We have the following values:

copy_extra: Extra parameters for bash cp kallisto_index_extra: Extra parameters for kallisto index rule kallisto_quant_extra: Extra parameters for kallisto quant rule

Example:

params:
  copy_extra: "--parents --verbose"
  kallisto_index_extra: "--make-unique"
  kallisto_quant_extra: "--bias --bootstrap-samples=100"

workflow

This section is used to activate or deactivate sections of the pipeline.

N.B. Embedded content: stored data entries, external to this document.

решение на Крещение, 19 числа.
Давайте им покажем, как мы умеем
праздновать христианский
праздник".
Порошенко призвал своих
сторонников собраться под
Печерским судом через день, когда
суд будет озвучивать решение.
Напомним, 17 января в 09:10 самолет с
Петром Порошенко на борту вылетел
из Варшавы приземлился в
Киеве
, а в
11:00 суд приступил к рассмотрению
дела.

In fact, if you just want to quantify and no quality control (you may have done them aside of the rna-count-kallisto pipeline), then turn these flag to false instead of true.

Warning, it is case sensitive!

Example:

workflow:
  fastqc: true
  multiqc: true
  aggregate: true

General

The following parameters do not belong to any section, let them be at the top level of the yaml file:

design: The path to the design file workdir: The path to the working directory threads: The maximum number of threads used singularity_docker_image: The image used within singularity cold_storage: A list of cold storage mount points

Example:

design: design.tsv
workdir: .
threads: 1
singularity_docker_image: docker://continuumio/miniconda3:4.4.10
cold_storage:
  - /media

Conclusion

A complete config.yaml file would look like this:

design: design.tsv
workdir: .
threads: 1
singularity_docker_image: docker://continuumio/miniconda3:4.4.10
cold_storage:
  - /media
ref:
  fasta: /path/to/genome/sequence.fa
  gtf: /path/to/genome/annotaton.gtf
workflow:
  fastqc: true
  multiqc: true
  aggregate: true
params:
  copy_extra: "--parents --verbose"
  kallisto_index_extra: "--make-unique"
  kallisto_quant_extra: "--bias --bootstrap-samples=100"

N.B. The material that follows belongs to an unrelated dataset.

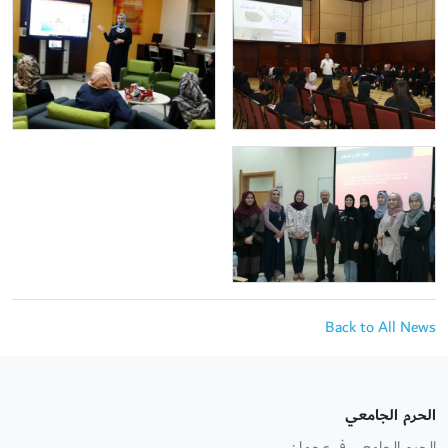
Back to All News
الحرم الجامعي
الحرم الجامعي في عجمان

Remember, there is a python script here to build this file from command line!

2. The design file (tsv)

At this stage, we need a TSV file describing our analysis.

It must contain the following columns:

  • Sample_id: the name of each samples
  • Upstream_file: path to the upstream fastq file

The optional columns are:

  • Downstream_file: path to downstream fastq files (usually your R2 in paired-end libraries)
  • Any other information

Remember, there is a python script here to build this file from command line!

Global workflow

This workflows takes fastq files, genome sequences and annotations as input, and returns abundance estimates along side with optional quality metrics.

FastQC

FastQC stands for FastQ Quality Control. There is no publication associated with this tool, however, it remains an inescapable classic in bioinformatics.

This tool compiles a lot of informations about the raw reads obtained from sequencers. Actually, this tool does not perform any process required for the whole splicing analysis; however, it's a good practice.

Citation:

  • Andrews, Simon. "FastQC: a quality control tool for high throughput sequence data." (2010).

MultiQC

MultiQC, just like FastQC, do not have any other purpose than quality metrics. It gathers all Flagstat and all FastQC individual metrics into one single report.

Citation:

  • Ewels, Philip, et al. "MultiQC: summarize analysis results for multiple tools and samples in a single report." Bioinformatics 32.19 (2016): 3047-3048.

Kallisto

Kallisto is a program for quantifying abundances of transcripts from RNA-Seq data. It is based on pseudoalignment for rapidly determining the compatibility of reads with targets, without the need for alignment. Pseudoalignment of reads preserves the key information needed for quantification, and kallisto is therefore not only fast, but also as accurate as existing quantification tools. In fact, because the pseudoalignment procedure is robust to errors in the reads, in many benchmarks kallisto significantly outperforms existing tools.

Citation:

  • Nicolas L Bray, Harold Pimentel, Páll Melsted and Lior Pachter, Near-optimal probabilistic RNA-seq quantification, Nature Biotechnology 34, 525–527 (2016), doi:10.1038/nbt.3519

Snakemake

Snakemake is a pipeline/workflow manager written in python. It is used to handle the tools interaction, dependencies, command lines and cluster reservation. It is the skeleton of this pipeline. This pipeline is powered by the Snakemake-Wrappers, the Snakemake Workflows, and the conda project.

Citation:

  • Köster, Johannes, and Sven Rahmann. "Snakemake—a scalable bioinformatics workflow engine." Bioinformatics 28.19 (2012): 2520-2522.